→ TASK DATA:

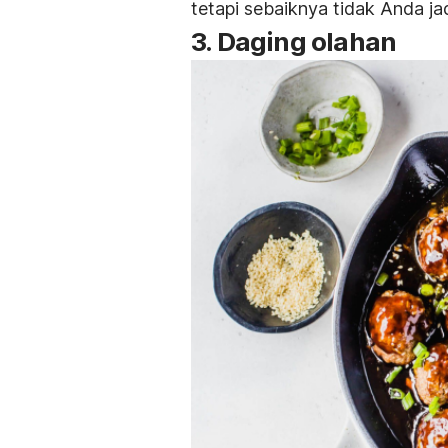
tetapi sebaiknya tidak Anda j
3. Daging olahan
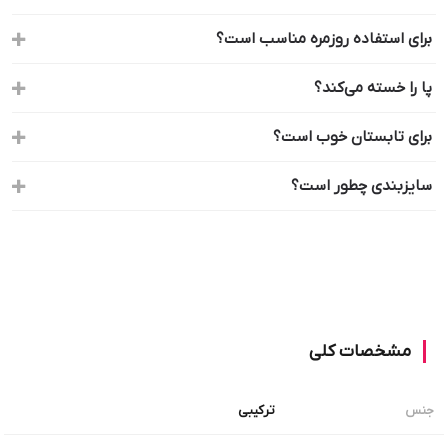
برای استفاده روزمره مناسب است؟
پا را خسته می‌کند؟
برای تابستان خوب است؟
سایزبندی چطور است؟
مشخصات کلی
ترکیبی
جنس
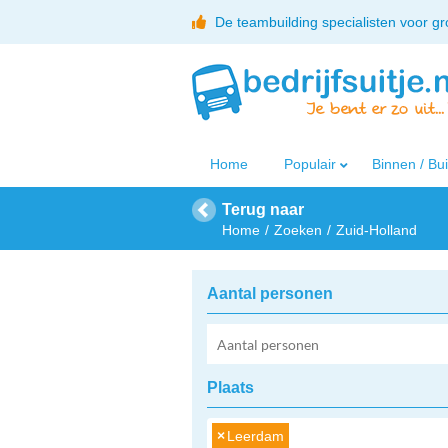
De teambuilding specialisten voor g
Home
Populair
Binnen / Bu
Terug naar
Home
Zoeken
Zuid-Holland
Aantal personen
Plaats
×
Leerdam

→ WHAT YOU ARE ASKED TO DO: Write out every line from the data above that includes "برای".

→ RESULT OF THE EXERCISE:
برای استفاده روزمره مناسب است؟
برای تابستان خوب است؟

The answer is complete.